Le modèle économique en question
Pour faire face à ces difficultés, les professionnels des médias en appellent au soutien de l’Etat. Ils demandent une augmentation de l’aide à la presse, au cœur d’une nouvelle polémique à la suite des chiffres révélés par le ministre de la Communication la semaine dernière. Mais, pour Mamadou Thior, membre de la Coordination des Associations de presse (Cap), le soutien de l’Etat seul ne peut suffire, les médias doivent se réinventer s’ils veulent survivre.
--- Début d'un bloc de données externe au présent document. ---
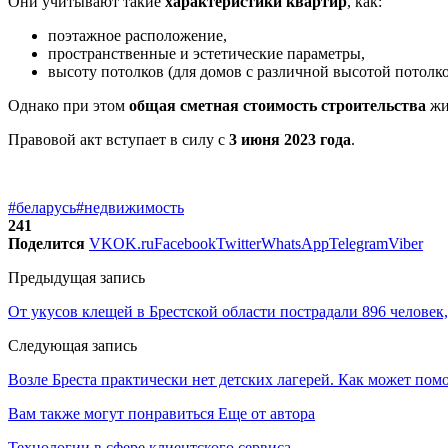
Они учитывают такие
характеристики квартир
, как:
поэтажное расположение,
пространственные и эстетические параметры,
высоту потолков (для домов с различной высотой потолко
Однако при этом
общая сметная стоимость строительства
жи
Правовой акт вступает в силу с
3 июня 2023 года
.
#беларусь
#недвижимость
241
Поделится
VK
OK.ru
Facebook
Twitter
WhatsApp
Telegram
Viber
Предыдущая запись
От укусов клещей в Брестской области пострадали 896 человек,
Следующая запись
Возле Бреста практически нет детских лагерей. Как может пом
Вам также могут понравиться
Еще от автора
Технологии в сфере клиентского сервиса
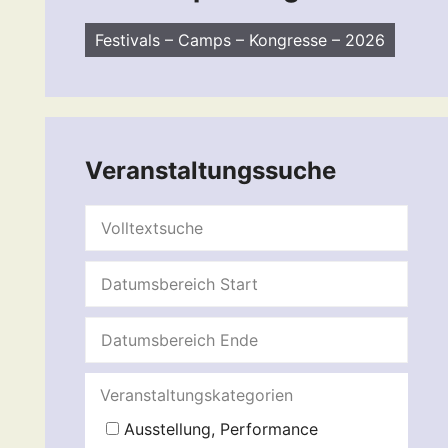
Festivals – Camps – Kongresse – 2026
Veranstaltungssuche
Veranstaltungskategorien
Ausstellung, Performance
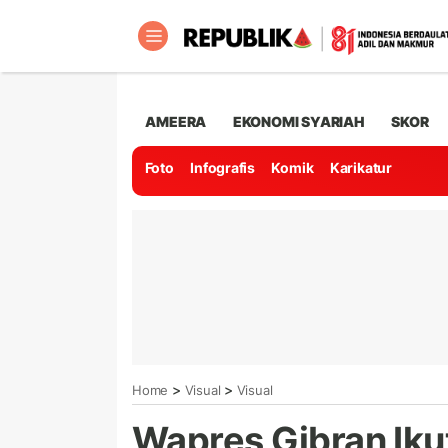
AMEERA
EKONOMI SYARIAH
SKOR
Foto
Infografis
Komik
Karikatur
>
>
Home
Visual
Visual
Wapres Gibran Ik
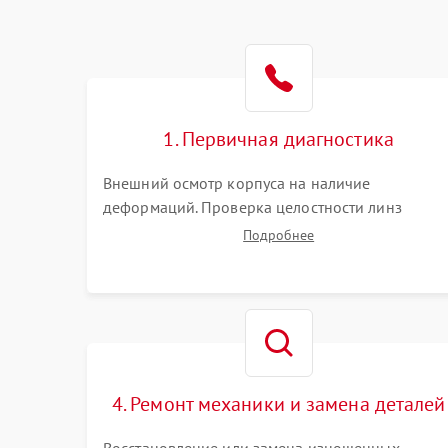
1. Первичная диагностика
Внешний осмотр корпуса на наличие
деформаций. Проверка целостности линз
объектива и окуляра. Тестирование работы
Подробнее
барабанчиков ввода поправок, кольца
отстройки параллакса и зума. Выявление сколов
внутренних загрязнений и нарушений
герметичности.
4. Ремонт механики и замена деталей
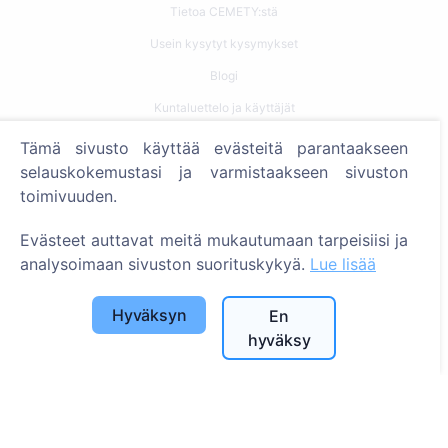
Tietoa CEMETY:stä
Usein kysytyt kysymykset
Blogi
Kuntaluettelo ja käyttäjät
Tietosuojakäytäntö
Tämä sivusto käyttää evästeitä parantaakseen
selauskokemustasi ja varmistaakseen sivuston
Maksukäytäntö
toimivuuden.
Evästeasetukset
Evästeet auttavat meitä mukautumaan tarpeisiisi ja
Haku
analysoimaan sivuston suorituskykyä.
Lue lisää
Etsi vainajia
Hyväksyn
En
Etsi hautausmaita
hyväksy
Palvelut
Yhteystiedot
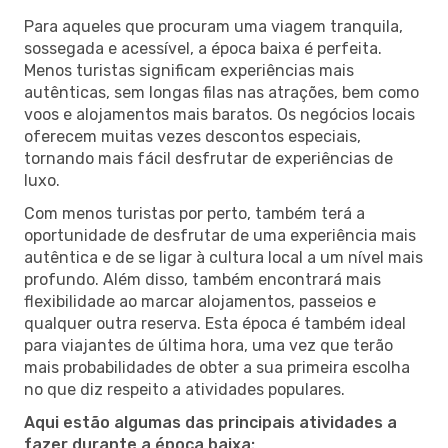
Para aqueles que procuram uma viagem tranquila,
sossegada e acessível, a época baixa é perfeita.
Menos turistas significam experiências mais
autênticas, sem longas filas nas atrações, bem como
voos e alojamentos mais baratos. Os negócios locais
oferecem muitas vezes descontos especiais,
tornando mais fácil desfrutar de experiências de
luxo.
Com menos turistas por perto, também terá a
oportunidade de desfrutar de uma experiência mais
autêntica e de se ligar à cultura local a um nível mais
profundo. Além disso, também encontrará mais
flexibilidade ao marcar alojamentos, passeios e
qualquer outra reserva. Esta época é também ideal
para viajantes de última hora, uma vez que terão
mais probabilidades de obter a sua primeira escolha
no que diz respeito a atividades populares.
Aqui estão algumas das principais atividades a
fazer durante a época baixa:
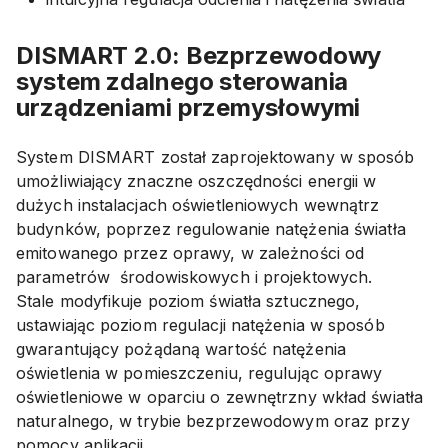
DISMART 2.0: Bezprzewodowy
system zdalnego sterowania
urządzeniami przemysłowymi
System DISMART został zaprojektowany w sposób
umożliwiający znaczne oszczędności energii w
dużych instalacjach oświetleniowych wewnątrz
budynków, poprzez regulowanie natężenia światła
emitowanego przez oprawy, w zależności od
parametrów środowiskowych i projektowych.
Stale modyfikuje poziom światła sztucznego,
ustawiając poziom regulacji natężenia w sposób
gwarantujący pożądaną wartość natężenia
oświetlenia w pomieszczeniu, regulując oprawy
oświetleniowe w oparciu o zewnętrzny wkład światła
naturalnego, w trybie bezprzewodowym oraz przy
pomocy aplikacji.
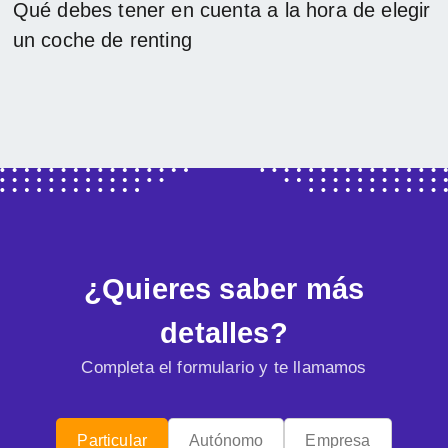
Qué debes tener en cuenta a la hora de elegir
un coche de renting
¿Quieres saber más
detalles?
Completa el formulario y te llamamos
Particular
Autónomo
Empresa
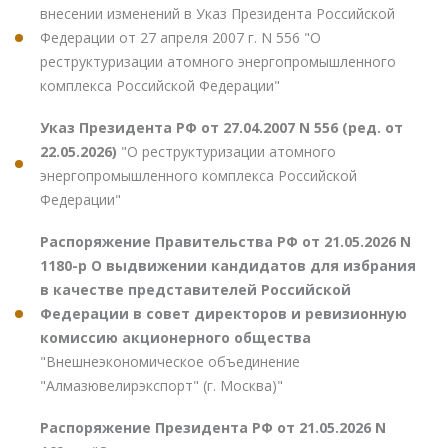
внесении изменений в Указ Президента Российской
Федерации от 27 апреля 2007 г. N 556 "О
реструктуризации атомного энергопромышленного
комплекса Российской Федерации"
Указ Президента РФ от 27.04.2007 N 556 (ред. от
22.05.2026)
"О реструктуризации атомного
энергопромышленного комплекса Российской
Федерации"
Распоряжение Правительства РФ от 21.05.2026 N
1180-р О выдвижении кандидатов для избрания
в качестве представителей Российской
Федерации в совет директоров и ревизионную
комиссию акционерного общества
"Внешнеэкономическое объединение
"Алмазювелирэкспорт" (г. Москва)"
Распоряжение Президента РФ от 21.05.2026 N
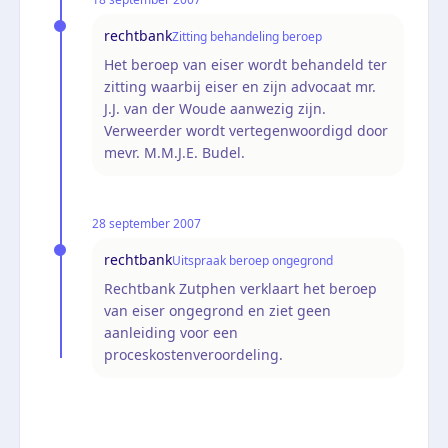
rechtbank
Zitting behandeling beroep
Het beroep van eiser wordt behandeld ter
zitting waarbij eiser en zijn advocaat mr.
J.J. van der Woude aanwezig zijn.
Verweerder wordt vertegenwoordigd door
mevr. M.M.J.E. Budel.
28 september 2007
rechtbank
Uitspraak beroep ongegrond
Rechtbank Zutphen verklaart het beroep
van eiser ongegrond en ziet geen
aanleiding voor een
proceskostenveroordeling.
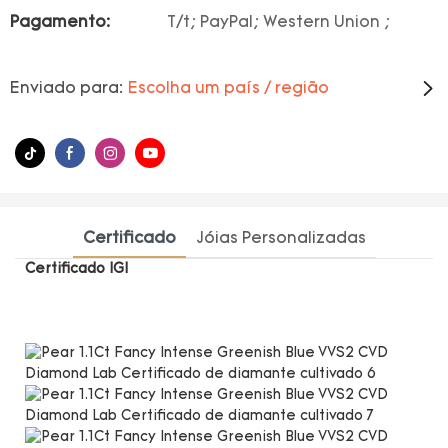
Pagamento:
T/t; PayPal; Western Union ;
Enviado para:
Escolha um país / região
Certificado
Jóias Personalizadas
Certificado IGI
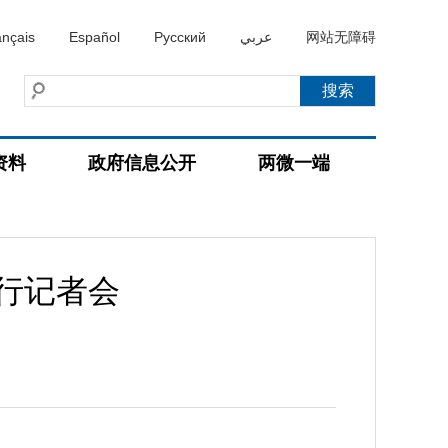
ançais
Español
Русский
عربي
网站无障碍
资料
政府信息公开
两微一端
例行记者会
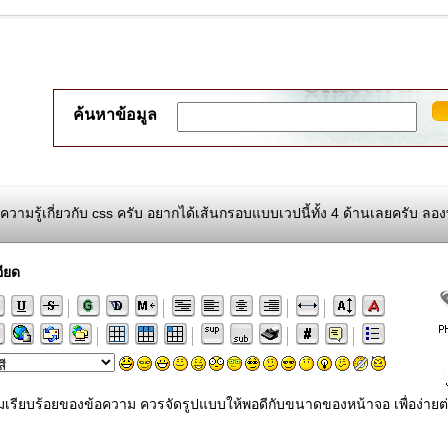
ค้นหาข้อมูล
วามรู้เกี่ยวกับ css ครับ อยากได้เส้นกรอบแบบเวปนี้ทั้ง 4 ด้านเลยครับ ลอง
ียด
ามเรียบร้อยของข้อความ ควรจัดรูปแบบให้พอดีกับขนาดของหน้าจอ เพื่อง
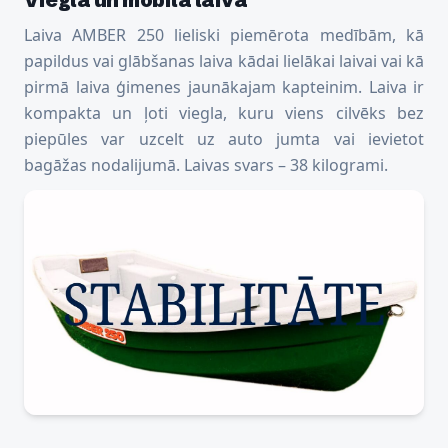
Laiva AMBER 250 lieliski piemērota medībām, kā
papildus vai glābšanas laiva kādai lielākai laivai vai kā
pirmā laiva ģimenes jaunākajam kapteinim. Laiva ir
kompakta un ļoti viegla, kuru viens cilvēks bez
piepūles var uzcelt uz auto jumta vai ievietot
bagāžas nodalijumā. Laivas svars – 38 kilogrami.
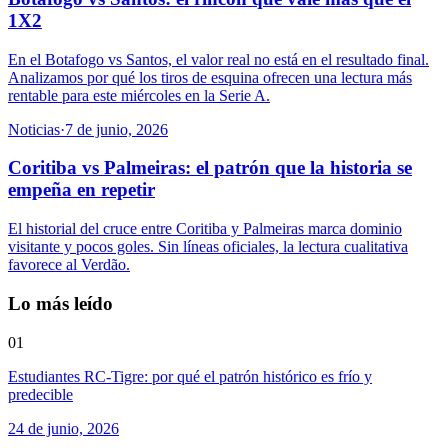
1X2
En el Botafogo vs Santos, el valor real no está en el resultado final.
Analizamos por qué los tiros de esquina ofrecen una lectura más
rentable para este miércoles en la Serie A.
Noticias
·
7 de junio, 2026
Coritiba vs Palmeiras: el patrón que la historia se
empeña en repetir
El historial del cruce entre Coritiba y Palmeiras marca dominio
visitante y pocos goles. Sin líneas oficiales, la lectura cualitativa
favorece al Verdão.
Lo más leído
01
Estudiantes RC-Tigre: por qué el patrón histórico es frío y
predecible
24 de junio, 2026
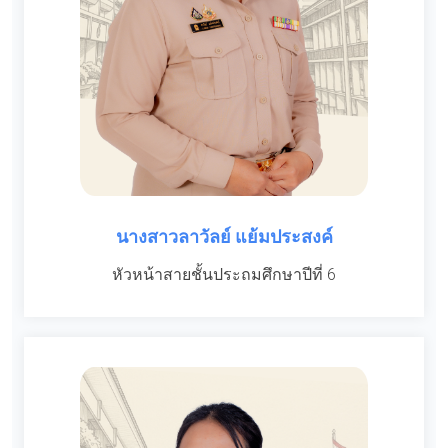
นางสาวลาวัลย์ แย้มประสงค์
หัวหน้าสายชั้นประถมศึกษาปีที่ 6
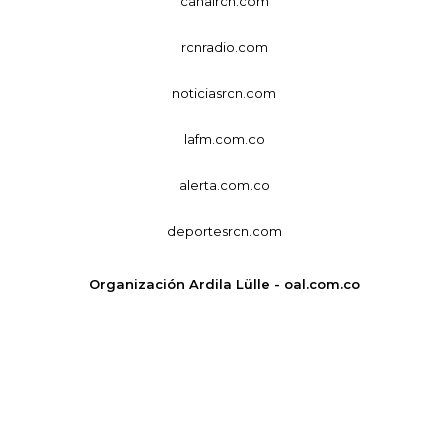
canalrcn.com
rcnradio.com
noticiasrcn.com
lafm.com.co
alerta.com.co
deportesrcn.com
Organización Ardila Lülle - oal.com.co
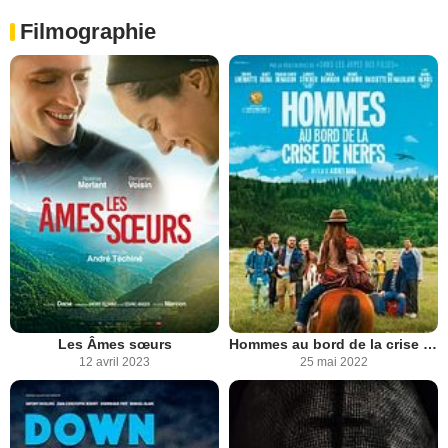
Filmographie
Les Âmes sœurs
Hommes au bord de la crise de nerfs
12 avril 2023
25 mai 2022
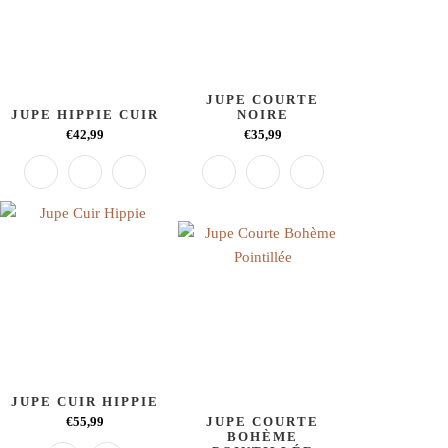
JUPE COURTE
JUPE HIPPIE CUIR
NOIRE
€42,99
€35,99
JUPE CUIR HIPPIE
€55,99
JUPE COURTE
BOHÈME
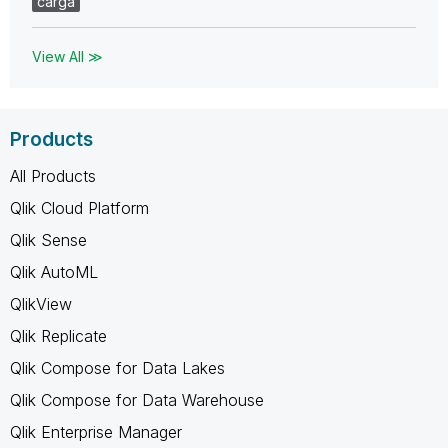
carga
View All ≫
Products
All Products
Qlik Cloud Platform
Qlik Sense
Qlik AutoML
QlikView
Qlik Replicate
Qlik Compose for Data Lakes
Qlik Compose for Data Warehouse
Qlik Enterprise Manager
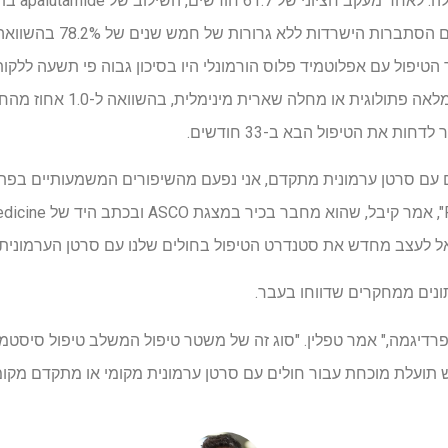
טיפול עם אפלוטמיד פלוס הורמונלי היו בסיכון גבוה פי תשעה ללקו
בניתוח ו-8.9 אחוזים חוו תגובה מל
ת את הטיפול הבא ב-33 חודשים.
 עם סרטן ערמונית מתקדם, אני נפעם מהשיפורים המשמעותיים בפתו
יאל לעצב מחדש את סטנדרט הטיפול בחולים שלנו עם סרטן הערמונית ב
תונים ממחקרים שדווחו בעבר.
יסוי קליני שלב 3 משנה פרדיגמה," אמר טפלין. "סוג זה של משטר טיפול המשלב טיפול
 תועלת מוכחת עבור חולים עם סרטן ערמונית מקומי או מתקדם מקומי 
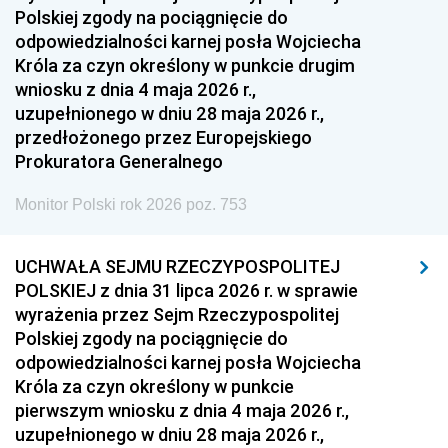
Polskiej zgody na pociągnięcie do
odpowiedzialności karnej posła Wojciecha
Króla za czyn określony w punkcie drugim
wniosku z dnia 4 maja 2026 r.,
uzupełnionego w dniu 28 maja 2026 r.,
przedłożonego przez Europejskiego
Prokuratora Generalnego
Monitor Polski rok 2026 poz. 753
UCHWAŁA SEJMU RZECZYPOSPOLITEJ
POLSKIEJ z dnia 31 lipca 2026 r. w sprawie
wyrażenia przez Sejm Rzeczypospolitej
Polskiej zgody na pociągnięcie do
odpowiedzialności karnej posła Wojciecha
Króla za czyn określony w punkcie
pierwszym wniosku z dnia 4 maja 2026 r.,
uzupełnionego w dniu 28 maja 2026 r.,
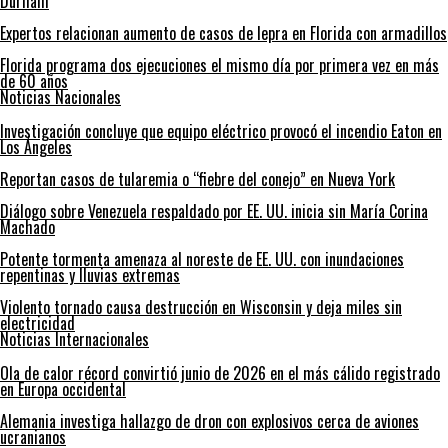
Durham
Expertos relacionan aumento de casos de lepra en Florida con armadillos
Florida programa dos ejecuciones el mismo día por primera vez en más
de 60 años
Noticias Nacionales
Investigación concluye que equipo eléctrico provocó el incendio Eaton en
Los Ángeles
Reportan casos de tularemia o “fiebre del conejo” en Nueva York
Diálogo sobre Venezuela respaldado por EE. UU. inicia sin María Corina
Machado
Potente tormenta amenaza al noreste de EE. UU. con inundaciones
repentinas y lluvias extremas
Violento tornado causa destrucción en Wisconsin y deja miles sin
electricidad
Noticias Internacionales
Ola de calor récord convirtió junio de 2026 en el más cálido registrado
en Europa occidental
Alemania investiga hallazgo de dron con explosivos cerca de aviones
ucranianos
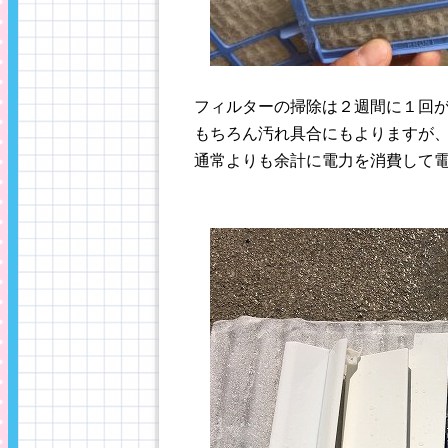
フィルターの掃除は２週間に１回
もちろん汚れ具合にもよりますが
通常よりも余計に電力を消費して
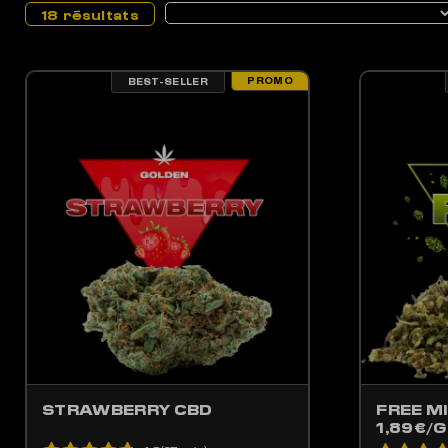
18 résultats
PROMO
BEST-SELLER
LES OPTIONS PEUVENT ÊTRE CHOISIES SUR LA PAGE DU PRODUIT
CE PRODUIT A PLUSIEURS VARIATIONS. LES OPTIONS PEUV
CE 
STRAWBERRY CBD
FREE MI
1,89€/G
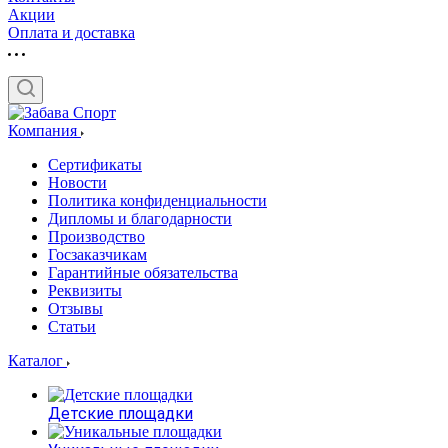
Акции
Оплата и доставка
Компания
Сертификаты
Новости
Политика конфиденциальности
Дипломы и благодарности
Производство
Госзаказчикам
Гарантийные обязательства
Реквизиты
Отзывы
Статьи
Каталог
Детские площадки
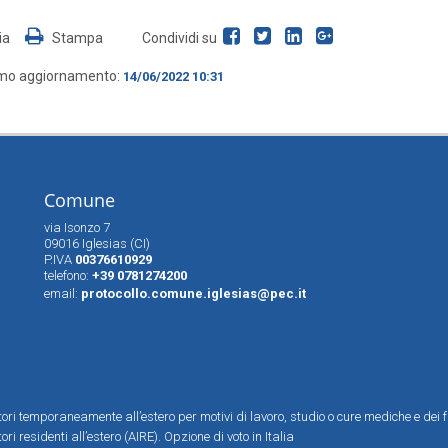
ia
Stampa
Condividi su
imo aggiornamento:
14/06/2022 10:31
Comune
via Isonzo 7
09016 Iglesias (CI)
P.IVA
00376610929
telefono:
+39 0781274200
email:
protocollo.comune.iglesias@pec.it
ttori temporaneamente all’estero per motivi di lavoro, studio o cure mediche e dei f
tori residenti all’estero (AIRE). Opzione di voto in Italia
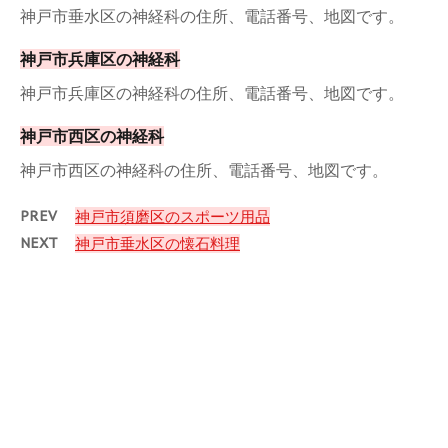
神戸市垂水区の神経科の住所、電話番号、地図です。
神戸市兵庫区の神経科
神戸市兵庫区の神経科の住所、電話番号、地図です。
神戸市西区の神経科
神戸市西区の神経科の住所、電話番号、地図です。
PREV
神戸市須磨区のスポーツ用品
NEXT
神戸市垂水区の懐石料理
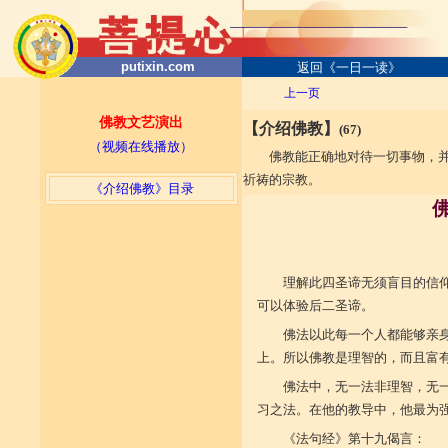
putixin.com
返回《一日一读》
上一页
佛教文艺演出
【介绍佛教】
(67)
（视频在线播放）
佛教能正确地对待一切事物，
祈祷的宗教。
《介绍佛教》目录
理解此四圣谛无须盲目的信
可以体验后二圣谛。
佛法以此每一个人都能够亲
上。所以佛教是理智的，而且富
佛法中，无一法非理智，无
习之法。在他的教导中，他最为
《法句经》第十九偈言：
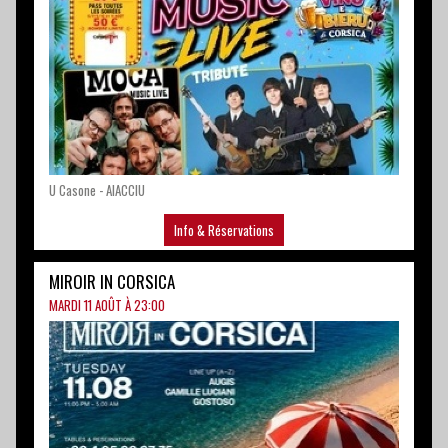
U Casone - AIACCIU
Info & Réservations
MIROIR IN CORSICA
MARDI 11 AOÛT À 23:00
Musica elettronica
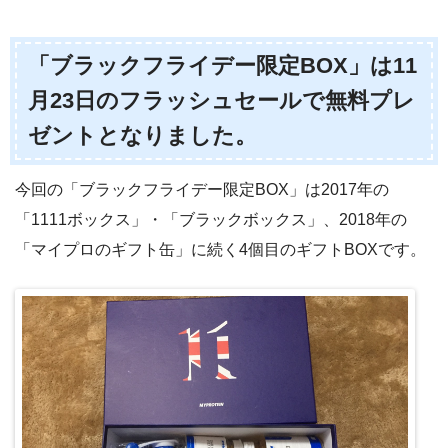
「ブラックフライデー限定BOX」は11
月23日のフラッシュセールで無料プレ
ゼントとなりました。
今回の「ブラックフライデー限定BOX」は2017年の
「1111ボックス」・「ブラックボックス」、2018年の
「マイプロのギフト缶」に続く4個目のギフトBOXです。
"Aujourd’hui, les problèmes du secteur sont multiformes et il faut s’arrêter. On let souvent l’accent sur le problème des impôts, mais, c’est assez minime par rapport aux autres problèmes. Le modèle économique, il faut s’interroger parce que le modèle économique qui opère au Sénégal n’est plus viable : vendre des quotidiens à 100 francs, la publicité qui est presque inexistante, c’est pourquoi on se demande d’ailleurs comment beaucoup de médias continuent à fonctionner au jour le jour", plaide-t-il.
Les acteurs des médias sont donc interpellés face aux grands défis qui les attendent car leur survie en dépend. La semaine dernière, le ministre de la Communication a exprimé la volonté de l’Etat à dialoguer avec les patrons de presse pour trouver des solutions afin de surmonter la crise que traverse le secteur. Une volonté dont se sont réjouis les acteurs des médias.